Two choices is not enough IMO. Neither one fits me exactly.

I'm into sex, very much so, but I don't think D/s is just about sex, for me.

I also wouldn't say I'm submissive in every area of my life.

Fury :rose:
 
FurryFury said:
Two choices is not enough IMO. Neither one fits me exactly.

I'm into sex, very much so, but I don't think D/s is just about sex, for me.

I also wouldn't say I'm submissive in every area of my life.

Fury :rose:
IMO you would fit into the more than just sex category. What other category should i have added? i don't really think there are more than 2 categories in this case. That's just my opinion though.
 
Byakuya said:
wow, this thread was sort of an eye-opener for me.. I didn't realize that the majority of people into BDSM continue their D/S roles outside the bedroom.. I've always considered D/S to be just kinky stuff to spice up sex, but it seems like most of the people on here consider it a way of life.. maybe it's just my inexperience..

That's what is great about BDSM and D/s.
It can be anything that fits into what you already have in your life or something to work towards together.

I get tired of 'the my way is the only way' brigade.
Don't think it is your inexperience, more what suits you and your wife best.

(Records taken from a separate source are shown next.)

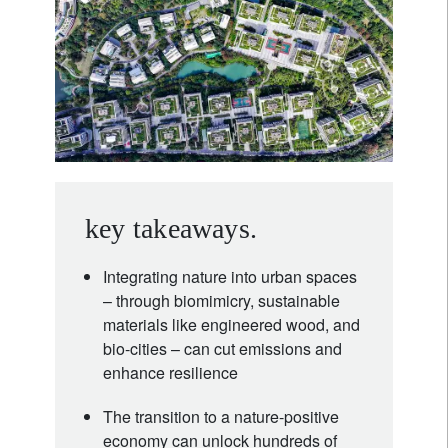
key takeaways.
Integrating nature into urban spaces
– through biomimicry, sustainable
materials like engineered wood, and
bio-cities – can cut emissions and
enhance resilience
The transition to a nature-positive
economy can unlock hundreds of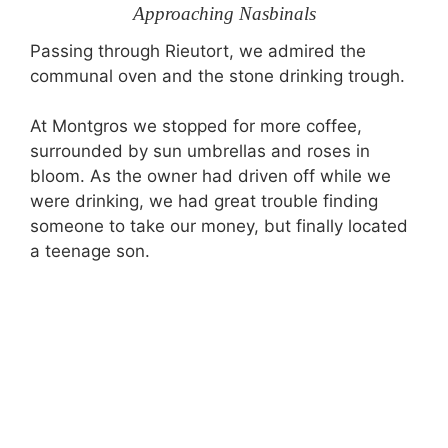
Approaching Nasbinals
Passing through Rieutort, we admired the
communal oven and the stone drinking trough.
At Montgros we stopped for more coffee,
surrounded by sun umbrellas and roses in
bloom. As the owner had driven off while we
were drinking, we had great trouble finding
someone to take our money, but finally located
a teenage son.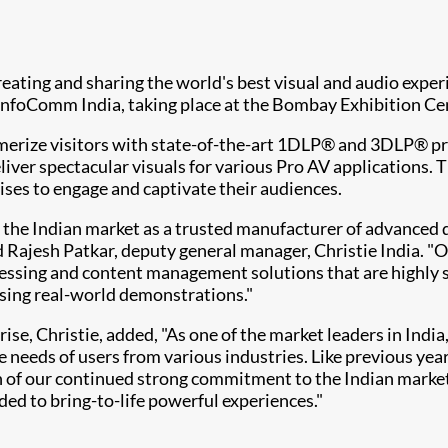
 creating and sharing the world's best visual and audio expe
 InfoComm India, taking place at the Bombay Exhibition Ce
smerize visitors with state-of-the-art 1DLP® and 3DLP® pro
ver spectacular visuals for various Pro AV applications. 
rises to engage and captivate their audiences.
in the Indian market as a trusted manufacturer of advanced
d Rajesh Patkar, deputy general manager, Christie India. "
cessing and content management solutions that are highly 
 using real-world demonstrations."
e, Christie, added, "As one of the market leaders in India
e needs of users from various industries. Like previous yea
n of our continued strong commitment to the Indian market.
ed to bring-to-life powerful experiences."​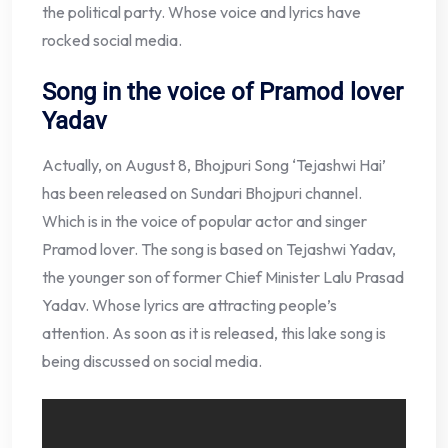
the political party. Whose voice and lyrics have
rocked social media.
Song in the voice of Pramod lover
Yadav
Actually, on August 8, Bhojpuri Song ‘Tejashwi Hai’
has been released on Sundari Bhojpuri channel.
Which is in the voice of popular actor and singer
Pramod lover. The song is based on Tejashwi Yadav,
the younger son of former Chief Minister Lalu Prasad
Yadav. Whose lyrics are attracting people’s
attention. As soon as it is released, this lake song is
being discussed on social media.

It is like blindfolds, most people seem to say it is a great way to start in a kinky sex life; but I hate them and they scare me (as do masks). Had I had a Dom or a kinky boyfriend who wanted that I may never have got this far into it all.

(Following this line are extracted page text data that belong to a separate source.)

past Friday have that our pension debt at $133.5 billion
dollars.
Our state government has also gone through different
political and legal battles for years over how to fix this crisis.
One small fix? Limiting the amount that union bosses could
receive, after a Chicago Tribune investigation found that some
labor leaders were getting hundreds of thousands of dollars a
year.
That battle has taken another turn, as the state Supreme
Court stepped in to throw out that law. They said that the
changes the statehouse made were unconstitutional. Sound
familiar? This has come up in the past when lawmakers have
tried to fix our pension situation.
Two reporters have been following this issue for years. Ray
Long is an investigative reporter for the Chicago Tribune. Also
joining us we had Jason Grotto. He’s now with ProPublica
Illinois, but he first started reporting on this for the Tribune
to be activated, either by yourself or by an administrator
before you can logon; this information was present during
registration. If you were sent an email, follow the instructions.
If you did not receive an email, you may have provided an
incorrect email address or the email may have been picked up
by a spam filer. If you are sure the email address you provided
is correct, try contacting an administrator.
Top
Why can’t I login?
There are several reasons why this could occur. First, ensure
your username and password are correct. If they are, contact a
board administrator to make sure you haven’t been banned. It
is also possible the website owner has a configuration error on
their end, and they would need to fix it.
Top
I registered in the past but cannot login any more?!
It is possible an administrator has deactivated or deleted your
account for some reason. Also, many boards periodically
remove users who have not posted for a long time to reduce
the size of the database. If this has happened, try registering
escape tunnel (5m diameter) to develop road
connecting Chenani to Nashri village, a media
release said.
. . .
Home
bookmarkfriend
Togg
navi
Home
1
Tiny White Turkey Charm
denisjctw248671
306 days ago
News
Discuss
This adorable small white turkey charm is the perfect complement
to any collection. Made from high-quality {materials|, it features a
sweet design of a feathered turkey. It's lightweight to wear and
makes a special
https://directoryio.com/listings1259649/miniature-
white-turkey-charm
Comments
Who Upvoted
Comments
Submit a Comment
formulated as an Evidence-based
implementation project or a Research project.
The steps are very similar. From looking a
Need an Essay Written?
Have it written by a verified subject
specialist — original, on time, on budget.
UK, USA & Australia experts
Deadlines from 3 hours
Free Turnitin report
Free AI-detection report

There is nothing wrong with using BDSM to spice things up, either now and then, or every night, it does not make you and your relationship lesser than anyone else's.

When I got here I read alot and asked alot of dumb questions. Then I decided where I thought things fitted for me.

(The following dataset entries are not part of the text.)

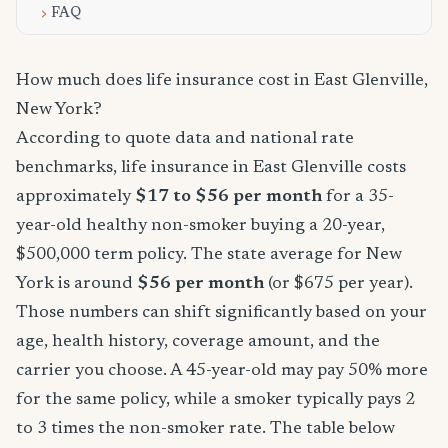
FAQ
How much does life insurance cost in East Glenville,
New York?
According to quote data and national rate
benchmarks, life insurance in East Glenville costs
approximately
$17 to $56 per month
for a 35-
year-old healthy non-smoker buying a 20-year,
$500,000 term policy. The state average for New
York is around
$56 per month
(or $675 per year).
Those numbers can shift significantly based on your
age, health history, coverage amount, and the
carrier you choose. A 45-year-old may pay 50% more
for the same policy, while a smoker typically pays 2
to 3 times the non-smoker rate. The table below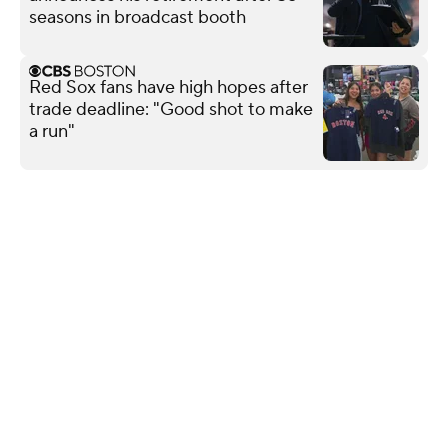
seasons in broadcast booth
Red Sox fans have high hopes after
trade deadline: "Good shot to make
a run"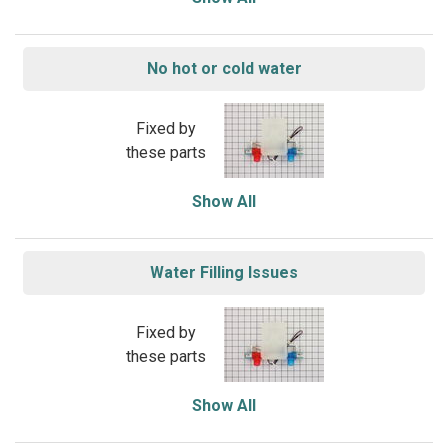
No hot or cold water
Fixed by
these parts
Show All
Water Filling Issues
Fixed by
these parts
Show All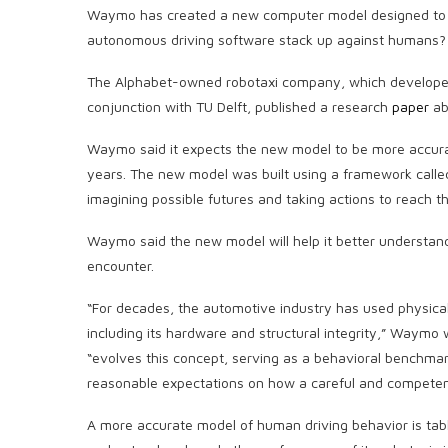
Waymo has created a new computer model designed to 
autonomous driving software stack up against humans?
The Alphabet-owned robotaxi company, which developed 
conjunction with TU Delft, published a research
paper
ab
Waymo said it expects the new model to be more accurat
years. The new model was built using a framework called 
imagining possible futures and taking actions to reach t
Waymo said the new model will help it better understan
encounter.
“For decades, the automotive industry has used physical
including its hardware and structural integrity,” Waym
“evolves this concept, serving as a behavioral benchmar
reasonable expectations on how a careful and competent 
A more accurate model of human driving behavior is tab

As long as you are enjoying what you are discovering, then it works for both of you :rose:
 
lil_slave_rose said:
because i'm in a TPE..doesn't make me 'lesser' Him and i are two halves of a whole. yes He makes the decisions, always, but that doesn't mean that my input and feelings aren't considered. when a big decision is being made, we sit down and talk about it, he gets my points of view, objections, etc..and then makes the FINAL decision....i don't think that makes me lesser......but i do understand what you're saying, and i'm glad what works for you, works for you :)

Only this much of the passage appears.